In an area with so many critical habitats and endangered species, Tanya and the Conservancy are making huge environmental strides. A small organization, they work to involve the communities of the basin in important decision making, hold educational events, develop work projects that connect people to the land, and monitor endangered species populations. While with Tanya , Semester in the West participated in one of the Conservancy’s work projects, removing invasive cattails from important desert pupfish habitat and sweeping away off highway vehicle (OHV) tracks in the desert to prevent further destruction of desert soils.
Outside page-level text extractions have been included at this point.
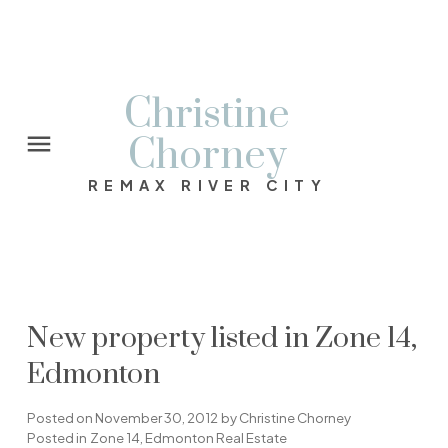
Christine
Chorney
REMAX RIVER CITY
New property listed in Zone 14,
Edmonton
Posted on
November 30, 2012
by
Christine Chorney
Posted in
Zone 14, Edmonton Real Estate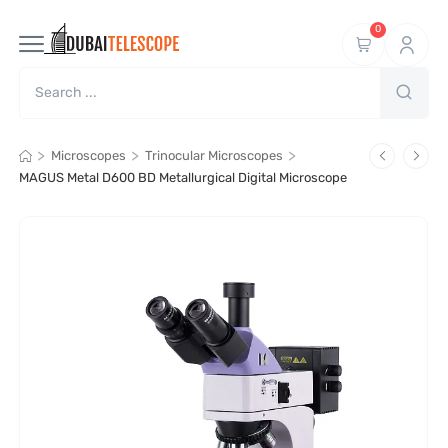
0
>
>
>
Microscopes
Trinocular Microscopes
MAGUS Metal D600 BD Metallurgical Digital Microscope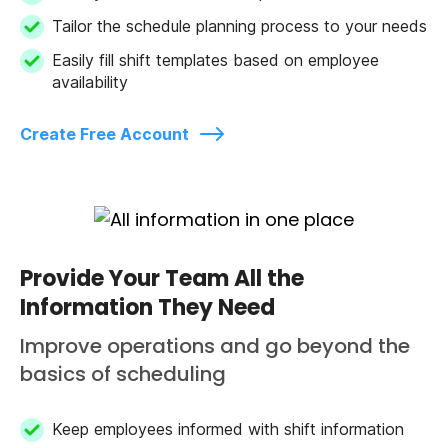
Tailor the schedule planning process to your needs
Easily fill shift templates based on employee
availability
Create Free Account
Provide Your Team All the
Information They Need
Improve operations and go beyond the
basics of scheduling
Keep employees informed with shift information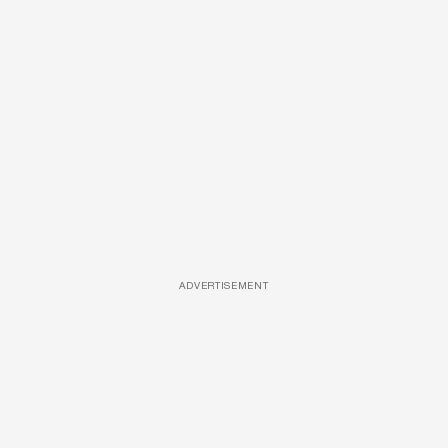
ADVERTISEMENT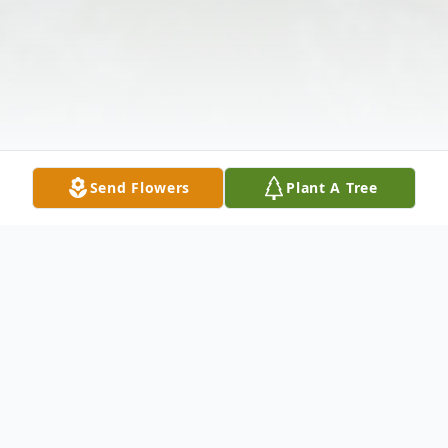
Send Flowers
Plant A Tree
Obituary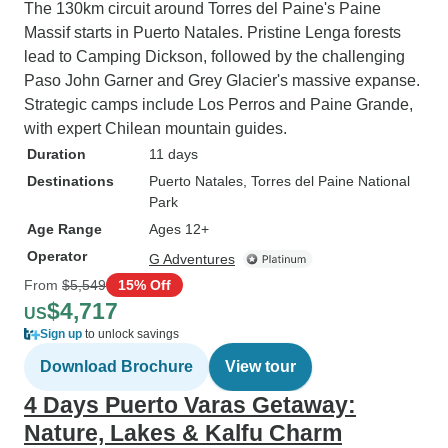
The 130km circuit around Torres del Paine's Paine
Massif starts in Puerto Natales. Pristine Lenga forests
lead to Camping Dickson, followed by the challenging
Paso John Garner and Grey Glacier's massive expanse.
Strategic camps include Los Perros and Paine Grande,
with expert Chilean mountain guides.
Duration
11 days
Destinations
Puerto Natales
, Torres del Paine National
Park
Age Range
Ages 12+
Operator
G Adventures
From
$5,549
15% Off
$4,717
US
Sign up
to unlock savings
Download Brochure
View tour
4 Days Puerto Varas Getaway:
Nature, Lakes & Kalfu Charm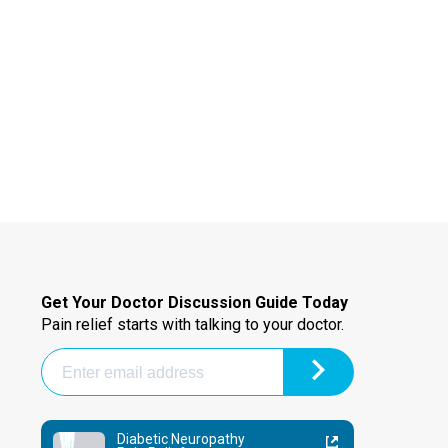
Get Your Doctor Discussion Guide Today
Pain relief starts with talking to your doctor.
Diabetic Neuropathy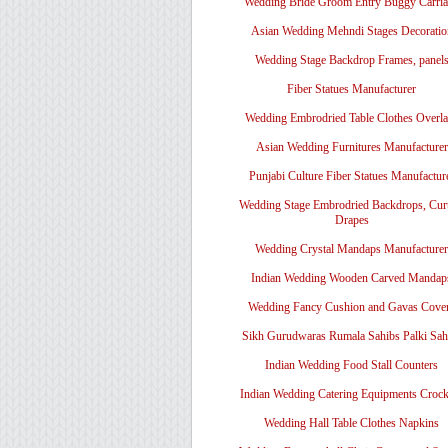
Wedding Bride Groom Entry Buggy Carri
Asian Wedding Mehndi Stages Decoratio
Wedding Stage Backdrop Frames, panel
Fiber Statues Manufacturer
Wedding Embrodried Table Clothes Overl
Asian Wedding Furnitures Manufacturer
Punjabi Culture Fiber Statues Manufactur
Wedding Stage Embrodried Backdrops, Cur
Drapes
Wedding Crystal Mandaps Manufacturer
Indian Wedding Wooden Carved Mandap
Wedding Fancy Cushion and Gavas Cove
Sikh Gurudwaras Rumala Sahibs Palki Sah
Indian Wedding Food Stall Counters
Indian Wedding Catering Equipments Crock
Wedding Hall Table Clothes Napkins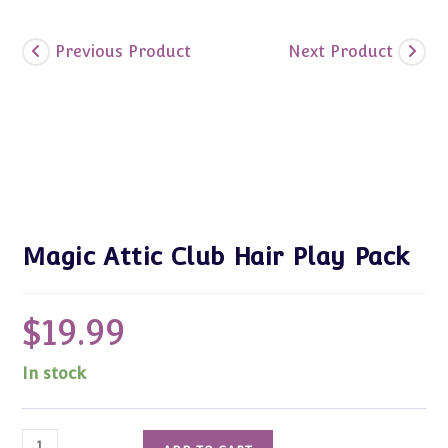
Previous Product
Next Product
Magic Attic Club Hair Play Pack
$
19.99
In stock
Magic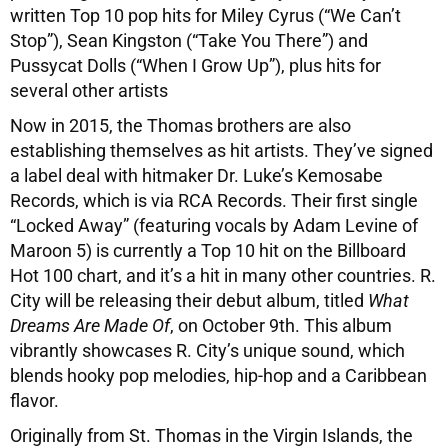
written Top 10 pop hits for Miley Cyrus (“We Can’t
Stop”), Sean Kingston (“Take You There”) and
Pussycat Dolls (“When I Grow Up”), plus hits for
several other artists
Now in 2015, the Thomas brothers are also
establishing themselves as hit artists. They’ve signed
a label deal with hitmaker Dr. Luke’s Kemosabe
Records, which is via RCA Records. Their first single
“Locked Away” (featuring vocals by Adam Levine of
Maroon 5) is currently a Top 10 hit on the Billboard
Hot 100 chart, and it’s a hit in many other countries. R.
City will be releasing their debut album, titled
What
Dreams Are Made Of
, on October 9th. This album
vibrantly showcases R. City’s unique sound, which
blends hooky pop melodies, hip-hop and a Caribbean
flavor.
Originally from St. Thomas in the Virgin Islands, the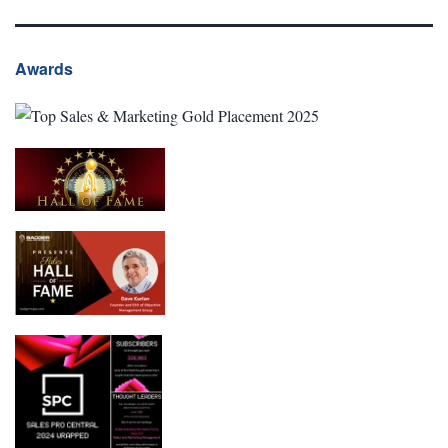
Awards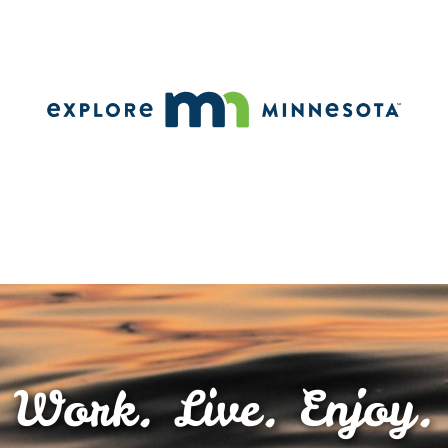
Work. Live. Enjoy.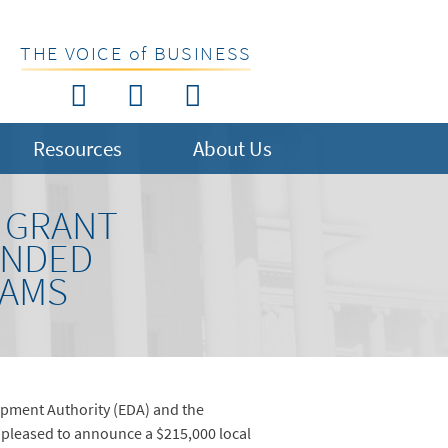
THE VOICE of BUSINESS
Resources
About Us
0 GRANT
ANDED
RAMS
pment Authority (EDA) and the
leased to announce a $215,000 local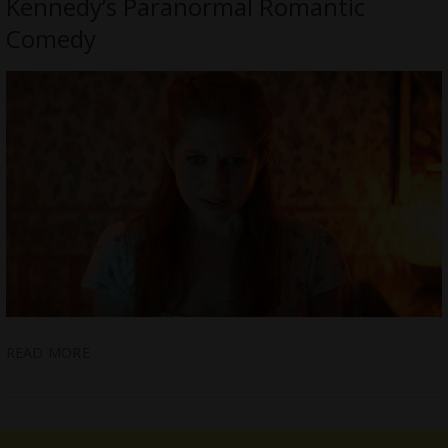
Kennedy’s Paranormal Romantic
Comedy
READ MORE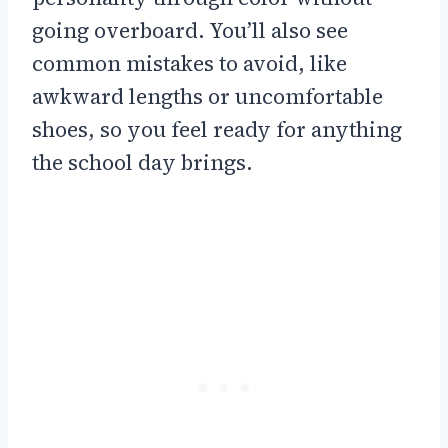
going overboard. You’ll also see
common mistakes to avoid, like
awkward lengths or uncomfortable
shoes, so you feel ready for anything
the school day brings.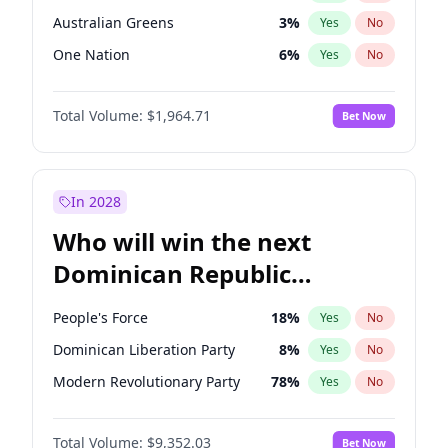
Australian Greens
3
%
Yes
No
One Nation
6
%
Yes
No
Total Volume:
$1,964.71
Bet Now
In 2028
Who will win the next
Dominican Republic
Chamber of Deputies
People's Force
18
%
Yes
No
election?
Dominican Liberation Party
8
%
Yes
No
Modern Revolutionary Party
78
%
Yes
No
Total Volume:
$9,352.03
Bet Now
Tanya has creatively found ways to engage and involve the communities near and far in protecting the unique water source that is the Amargosa and the desert oases it nurtures. Tanya’s dedication and obsession for desert ecosystems is exemplified in her work to protect the Amargosa vole and the desert pupfish species endemic to the Mojave. Tanya and the Conservancy hope to protect their small oasis while connecting it to the larger desert ecosystem through education, science, and community involvement.

By Whitney Rich

Photos by Nina Moore

Meet our Guests: Mark Haggerty


Mark Haggerty

Economist and Author, Headwaters Economics

Bozeman, MT


Beneath his warm smile, Mark Haggerty’s worry is apparent. With his B.A. in Economics and Masters in Geography from the University of Colorado, Mark has many years of experience interpreting the economy, especially in rural places. His prognosis doesn’t look good. “The defining characteristic of the economy in the West is becoming inequality.” As the Wild West becomes urbanized, with 90% of its residents living in metro counties, money is being siphoned out of rural communities and concentrated in urban centers. Instead of the “death of geography” that the tech industry promised us, residents of the West are finding survival incredibly difficult without connectivity to big urban centers and the global economy.

Despite the grim status of our economy, it’s nice to know that we have somebody like Mark working to get the train back on its tracks. He works alongside ten colleagues at Headwaters Economics in Bozeman, Montana. Headwaters researches everything from public lands, to energy, to economic development. They then give businesses, government officials, landowners, and others this information, providing them the ability to make informed decisions backed by quantitative data. In a world where decisions are increasingly made purely based on emotions, the information Mark acquires is invaluable.